When designing an Azure Data Lake Storage Gen2 account, there are several considerations to take into account. This article will explore the best practices for designing an Azure Data Lake Storage Gen2 account, covering topics such as data lake layers, design considerations for zones, directories/files, and security options.
Data Lake Layers
The data lake consists of various layers, including environments, storage accounts, file systems, zones, directories, and files. Each layer plays a crucial role in the overall design and architecture of the data lake.
Environment
The environment layer defines the top-level layer of the data lake. It includes different environments such as DEV, QA, and PROD, each of which may require one or many ADLS2 storage accounts. The process can be orchestrated using Azure DevOps pipelines.
Storage Account
When creating an Azure Data Lake Storage account, there are several properties that need to be configured. These properties include:
- Performance Tier: Choose between standard storage accounts, which provide bulk storage at a lower cost, or premium storage accounts, which offer consistent, low-latency performance.

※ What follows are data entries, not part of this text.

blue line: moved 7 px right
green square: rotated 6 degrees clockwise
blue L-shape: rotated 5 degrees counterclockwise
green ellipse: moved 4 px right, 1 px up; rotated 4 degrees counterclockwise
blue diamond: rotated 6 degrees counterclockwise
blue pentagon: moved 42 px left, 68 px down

- Account Kind: Select between general purpose storage accounts or blob storage accounts, depending on your storage needs.

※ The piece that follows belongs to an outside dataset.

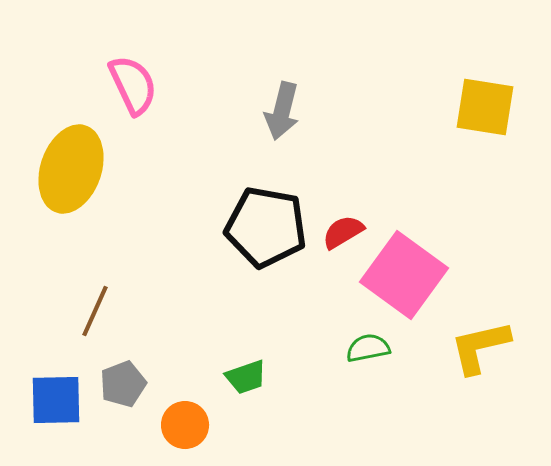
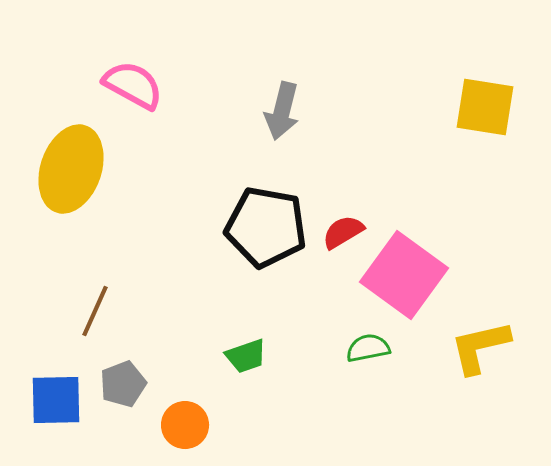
pink semicircle: rotated 36 degrees counterclockwise
green trapezoid: moved 21 px up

- Replication: Choose a replication strategy that matches your durability requirements.
- Point in Time Restore: Enable point-in-time restore to restore containers to an earlier state.
- Secure Transfer Required: Enhance the security of your storage account by only allowing requests through a secure connection.
- Allow Public Access: Decide whether to allow anonymous access to blobs within the storage account.
Zones, Directories & Files
At the folder and file layer, storage account containers define zones, directories, and files. It is recommended to follow a specific folder structure for optimized analytical querying. Each source system should be granted write permissions at the DataSource folder level, ensuring permissions are inherited as new daily folders and files are created.
Here is an example of the recommended folder structure:
\Raw\DataSource\Entity\YYYY\MM\DD\File.extension
For sensitive sub-zones in the raw layer, it is advisable to separate them by top-level folders. This allows for separate lifecycle management policies based on prefix matching.
Security
Security is a critical aspect of designing a data lake. Here are some security features to consider:
RBAC (Role-Based Access Control)
RBAC provides control plane and data plane permissions. Control plane permissions grant security principals rights at the Azure resource level, while data plane permissions grant permissions at the file and folder level. It is recommended to use a combination of RBAC and ACLs for effective security.
ACLs (Access Control Lists)
ACLs control access to files and folders within the data lake. It is advised to assign security principals an RBAC Reader role at the storage account/container level and then apply restrictive and selective ACLs at the file and folder level.
Shared Access Signature (SAS)
SAS allows for limited access capabilities to containers for users. It is useful for granting temporary access to your storage account and managing different levels of access to users within or outside of your organization.
Data Encryption
Data stored in Azure Data Lake Storage Gen2 is automatically encrypted at rest and in transit. It is recommended to let the Data Lake service manage encryption, unless there is a specific need for user-managed keys.
Network Transport
Network rules can be configured to limit access to your storage account from specified IP addresses or subnets. Private endpoints can also be created to secure all traffic between your VNet and the storage account over a private link.
By following these best practices, you can ensure a well-designed and secure Azure Data Lake Storage Gen2 account that meets your specific requirements.
Article Last Updated: 2021-04-21